Knowing what causes these types of spider web cysts is not known to me....and I have looked.....I am sorry that is has come back after being drained. It's  location is not good either...not saying there is a good location...but with everything else you have going on it is not optimal.
Keep me posted on what you decide to do....prayers sent your way for the growth to stop.
My understanding is that Low dose Ketamine infusions were approved for depression and chronic pain about 2’ish years ago. So it is possible that not many or any here have heard of it before. This Dr did say it isn’t easy to get certified to use the treatment either. Thus a lot of the clinics around here require you to pay up front. That will prove the limiting factor for many even if it proves affective. CCF does have me on the schedule but they are scheduled out nearly a year according to the DR we spoke with. So plenty of time to research
WOW, that is interesting to know.....but a year wait list for pain??? Really is that the best they can do?
I’m on a call list. But yes, that is the waiting list at that facility. :-\
That is disgraceful.
Quite! Regardless of the reasons the wait is kind of not even feasible.
Putting out prayers that this changes to your benefit soon!!!
It was a long wait. In case anyone stumbled on this prior post we'll briefly update.

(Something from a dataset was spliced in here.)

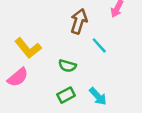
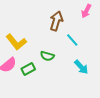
green rectangle: (66, 95) -> (28, 69), moved
cyan arrow: (98, 96) -> (81, 67), moved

I had the K infusions 3 months ago. Inflammation was the first thing I noticed during the 5 days of infusions. By the end of those 5 days the back and neck inflammation was substantially gone. This relief is starting to wear of lately. The dissociative effects help to keep your mind off pain areas so inherently does help with depression related.

Perhaps the only other substancal benefit that I noticed was neuroma areas. In my case several specific body areas are affected. For example - normally the entire right side of my head has nerve issues. Either the crawly feeling, random shocks or most frequently that side of my head stays numb. Within days of starting the infusions all the neuroma related issues we're gone. Such issues have recently been creeping back. Dr says repeating every 3 months will be necessary to maintain.

Would I do take it again? Well, time will tell. For now there is one more set of infusions scheduled.

Hey Bro...so glad to hear you dd  have some relief. Pease keep us posted.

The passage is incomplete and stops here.